Prison authorities discovered his corpse at 7.20 on a Tuesday morning late last month. Rakhat Aliyev's body was hanging from a noose made from gauze bandages which had been attached to a peg in the cell's shower unit. Aliyev, the former son in law and prominent millionaire opponent of the autocratic Kazakh president, was found dead in his solitary cell in the hospital unit of the Josefstadt prison in Vienna in circumstances that might have been lifted from the pages of a John Le Carré spy novel.
Suspicions that he could have been the victim of a political assassination have obliged Austria to launch an independent judicial inquiry into the mysterious Vienna prison "suicide".
The 53-year-old, who served both as Kazakh ambassador to Vienna and as the deputy head of his country's secret services, had been awaiting trial for the alleged murder of two Kazakh bankers, having turned himself into the authorities last June. Austria refused to extradite him because of Kazakhstan's poor humans right record.
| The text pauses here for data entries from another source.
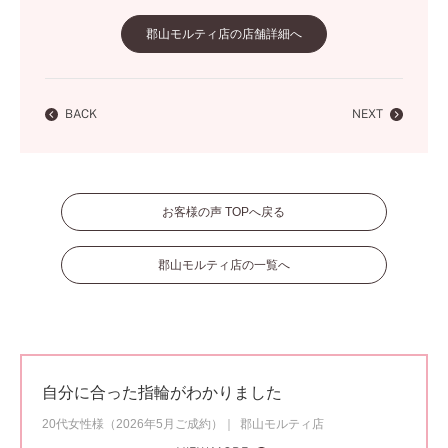
郡山モルティ店の店舗詳細へ
BACK
NEXT
お客様の声 TOPへ戻る
郡山モルティ店の一覧へ
自分に合った指輪がわかりました
20代女性様（2026年5月ご成約）
郡山モルティ店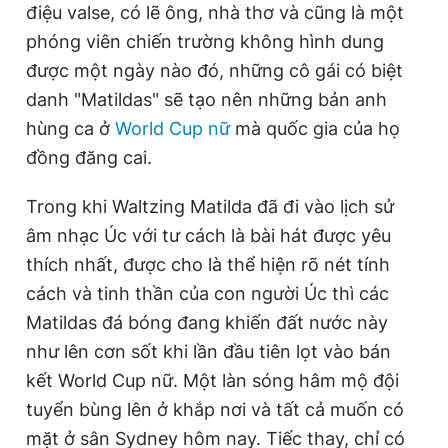
điệu valse, có lẽ ông, nhà thơ và cũng là một
phóng viên chiến trường không hình dung
được một ngày nào đó, những cô gái có biệt
Đọc Thanh Niên trên điện thoại
danh "Matildas" sẽ tạo nên những bản anh
hùng ca ở
World Cup nữ
mà quốc gia của họ
đồng đăng cai.
Theo dõi báo trên
Trong khi Waltzing Matilda đã đi vào lịch sử
âm nhạc Úc với tư cách là bài hát được yêu
Hotline
Liên hệ quảng cáo
thích nhất, được cho là thể hiện rõ nét tính
0906 645 777
0908 780 404
cách và tinh thần của con người Úc thì các
Matildas đá bóng đang khiến đất nước này
Đặt báo
Quảng cáo
RSS
Tòa soạn
Chính sách bảo
như lên cơn sốt khi lần đầu tiên lọt vào bán
Tổng biên tập: Nguyễn Ngọc Toàn
kết World Cup nữ. Một làn sóng hâm mộ đội
Phó tổng biên tập thường trực: Hải Thành
Phó tổng biên tập: Lâm Hiếu Dũng
tuyển bùng lên ở khắp nơi và tất cả muốn có
Phó tổng biên tập: Trần Việt Hưng
Tổng thư ký tòa soạn: Đức Trung
mặt ở sân Sydney hôm nay. Tiếc thay, chỉ có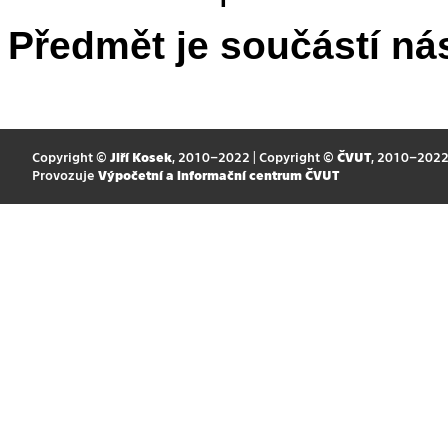
Předmět je součástí nás
Copyright ©
Jiří Kosek
, 2010–2022 | Copyright ©
ČVUT
, 2010–202
Provozuje
Výpočetní a informační centrum ČVUT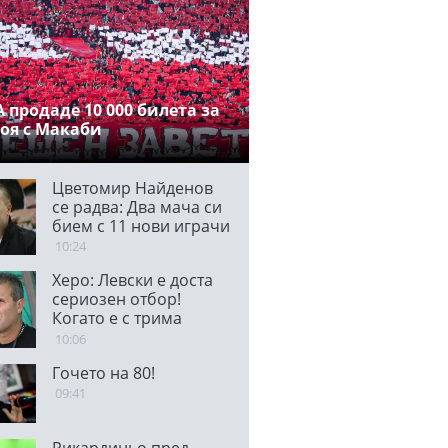
 продаде 10 000 билета за
оя с Макаби
Цветомир Найденов
се радва: Два мача си
бием с 11 нови играчи
10:24
Херо: Левски е доста
сериозен отбор!
Когато е с трима
централни защитници,
10:06
ЦСКА е много
Гочето на 80!
стабилен
09:41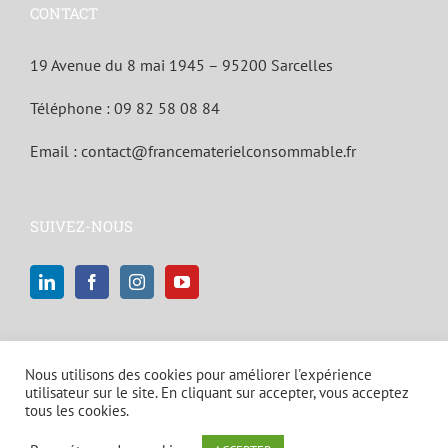
CONTACT
19 Avenue du 8 mai 1945 – 95200 Sarcelles
Téléphone :
09 82 58 08 84
Email :
contact@francematerielconsommable.fr
SUIVEZ-NOUS
Nous utilisons des cookies pour améliorer l'expérience
utilisateur sur le site. En cliquant sur accepter, vous acceptez
tous les cookies.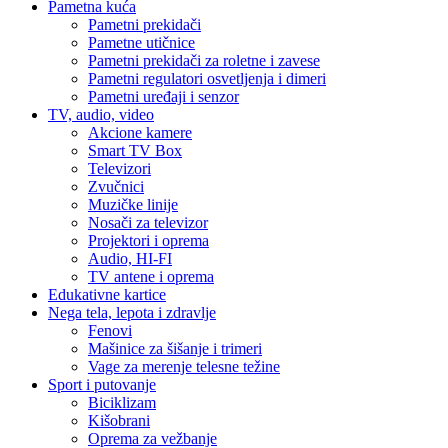
Pametna kuća
Pametni prekidači
Pametne utičnice
Pametni prekidači za roletne i zavese
Pametni regulatori osvetljenja i dimeri
Pametni uređaji i senzor
TV, audio, video
Akcione kamere
Smart TV Box
Televizori
Zvučnici
Muzičke linije
Nosači za televizor
Projektori i oprema
Audio, HI-FI
TV antene i oprema
Edukativne kartice
Nega tela, lepota i zdravlje
Fenovi
Mašinice za šišanje i trimeri
Vage za merenje telesne težine
Sport i putovanje
Biciklizam
Kišobrani
Oprema za vežbanje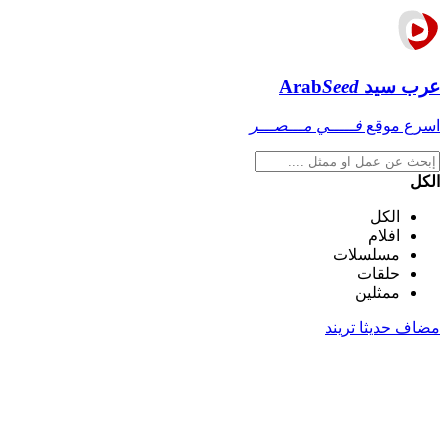
عرب سيد
Seed
Arab
اسرع موقع
فـــــي مـــصـــر
الكل
الكل
افلام
مسلسلات
حلقات
ممثلين
مضاف حديثا
تريند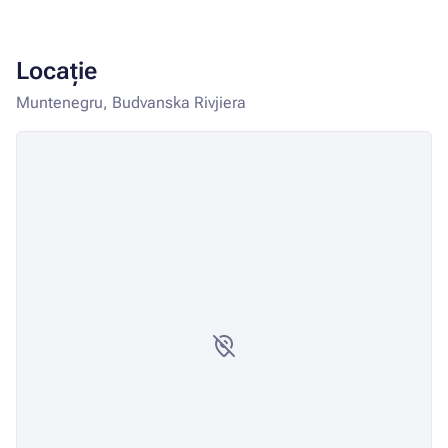
Locație
Muntenegru, Budvanska Rivjiera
"He hanged himself," said the prison governor, Peter Prechtl, following an initial inquiry.
The prison authorities based their conclusion on evidence provided by video cameras placed over the doors of all jail cells which record the comings and goings of visitors. Aliyev, they insist, was last seen alive shortly before 10pm the previous evening during a routine distribution of medicines to prisoners.
Mr Prechtl said that for the next nine hours there was no evidence that anyone had entered Aliyev's cell or that the video system had been manipulated.
However, Aliyev's lawyers maintain that there is a wealth of evidence which fails to fit the prison's assumptions: "We are convinced that his death was not a willing suicide," Klaus Ainedter, one of the lawyers, said in Vienna last week. "The circumstances surrounding his death fail to support such a conclusion," he added.
Mr Ainedter said that only hours before his death, Aliyev had been looking forward to testifying in another case against two fellow prisoners who he said had threatened to kill him and make it look like suicide unless he paid them protection money.
The prison had moved him into solitary confinement in the hospital wing to remove him from them. Aliyev had also booked a session with the prison barber on the Tuesday morning and was happy at the prospect of a visit from his wife and children.
His widow, Elnara, speaking from the Aliyev family home in Malta, insisted that it was "out of the question" that her husband would have taken his own life. "He loved his family far too much to do so and would never have deserted us," she said.
Aliyev's lawyers said that their client was known to take barbiturates to help him sleep and an initial autopsy had shown that his body contained traces of a powerful sedative that can be lethal if taken in high doses. The lawyers have asked for a second autopsy to be carried out to establish exactly how much of the drug was in his body and whether it could have caused his death.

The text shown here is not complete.